Extracted information Block Start

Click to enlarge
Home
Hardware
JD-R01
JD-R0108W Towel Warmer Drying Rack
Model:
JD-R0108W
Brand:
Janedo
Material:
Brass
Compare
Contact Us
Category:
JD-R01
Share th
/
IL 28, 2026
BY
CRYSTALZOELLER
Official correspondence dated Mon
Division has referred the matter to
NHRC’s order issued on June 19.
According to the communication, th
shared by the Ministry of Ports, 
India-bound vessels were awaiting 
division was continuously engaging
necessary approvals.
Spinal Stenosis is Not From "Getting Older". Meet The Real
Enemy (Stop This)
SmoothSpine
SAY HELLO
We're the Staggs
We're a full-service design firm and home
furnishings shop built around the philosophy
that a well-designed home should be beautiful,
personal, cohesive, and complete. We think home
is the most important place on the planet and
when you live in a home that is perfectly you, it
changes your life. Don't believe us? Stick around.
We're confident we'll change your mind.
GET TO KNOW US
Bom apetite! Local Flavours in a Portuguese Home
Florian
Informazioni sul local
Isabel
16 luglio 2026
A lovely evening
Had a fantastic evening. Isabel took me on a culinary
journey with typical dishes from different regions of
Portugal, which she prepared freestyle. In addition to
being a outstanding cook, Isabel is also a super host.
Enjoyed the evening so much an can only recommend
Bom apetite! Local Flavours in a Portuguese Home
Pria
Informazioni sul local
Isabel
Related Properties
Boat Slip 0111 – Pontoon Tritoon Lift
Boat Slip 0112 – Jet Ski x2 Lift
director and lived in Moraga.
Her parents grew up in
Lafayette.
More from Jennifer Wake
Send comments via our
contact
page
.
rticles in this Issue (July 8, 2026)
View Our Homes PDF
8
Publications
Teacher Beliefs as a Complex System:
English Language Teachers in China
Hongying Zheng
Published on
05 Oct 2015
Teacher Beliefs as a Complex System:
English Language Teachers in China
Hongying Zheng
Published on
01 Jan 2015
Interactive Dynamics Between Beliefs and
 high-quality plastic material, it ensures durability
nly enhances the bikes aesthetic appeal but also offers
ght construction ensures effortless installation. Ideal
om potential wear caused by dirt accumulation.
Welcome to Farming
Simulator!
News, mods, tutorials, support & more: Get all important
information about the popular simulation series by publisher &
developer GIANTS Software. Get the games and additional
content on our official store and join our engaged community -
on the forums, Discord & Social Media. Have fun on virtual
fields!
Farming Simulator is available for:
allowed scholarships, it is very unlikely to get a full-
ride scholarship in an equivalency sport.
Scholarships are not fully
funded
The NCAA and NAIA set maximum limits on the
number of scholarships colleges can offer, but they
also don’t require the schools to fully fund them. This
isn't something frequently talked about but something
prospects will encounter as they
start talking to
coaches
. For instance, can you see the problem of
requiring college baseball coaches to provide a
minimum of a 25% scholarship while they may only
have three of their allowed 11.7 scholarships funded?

Extracted information Block End

Try it: Nothing beyond the line containing "01 Jan 2015" is to be output; the lines above, from the first one onward to that line, are to be transcribed exactly.

Written answer:
Click to enlarge
Home
Hardware
JD-R01
JD-R0108W Towel Warmer Drying Rack
Model:
JD-R0108W
Brand:
Janedo
Material:
Brass
Compare
Contact Us
Category:
JD-R01
Share th
/
IL 28, 2026
BY
CRYSTALZOELLER
Official correspondence dated Mon
Division has referred the matter to
NHRC’s order issued on June 19.
According to the communication, th
shared by the Ministry of Ports, 
India-bound vessels were awaiting 
division was continuously engaging
necessary approvals.
Spinal Stenosis is Not From "Getting Older". Meet The Real
Enemy (Stop This)
SmoothSpine
SAY HELLO
We're the Staggs
We're a full-service design firm and home
furnishings shop built around the philosophy
that a well-designed home should be beautiful,
personal, cohesive, and complete. We think home
is the most important place on the planet and
when you live in a home that is perfectly you, it
changes your life. Don't believe us? Stick around.
We're confident we'll change your mind.
GET TO KNOW US
Bom apetite! Local Flavours in a Portuguese Home
Florian
Informazioni sul local
Isabel
16 luglio 2026
A lovely evening
Had a fantastic evening. Isabel took me on a culinary
journey with typical dishes from different regions of
Portugal, which she prepared freestyle. In addition to
being a outstanding cook, Isabel is also a super host.
Enjoyed the evening so much an can only recommend
Bom apetite! Local Flavours in a Portuguese Home
Pria
Informazioni sul local
Isabel
Related Properties
Boat Slip 0111 – Pontoon Tritoon Lift
Boat Slip 0112 – Jet Ski x2 Lift
director and lived in Moraga.
Her parents grew up in
Lafayette.
More from Jennifer Wake
Send comments via our
contact
page
.
rticles in this Issue (July 8, 2026)
View Our Homes PDF
8
Publications
Teacher Beliefs as a Complex System:
English Language Teachers in China
Hongying Zheng
Published on
05 Oct 2015
Teacher Beliefs as a Complex System:
English Language Teachers in China
Hongying Zheng
Published on
01 Jan 2015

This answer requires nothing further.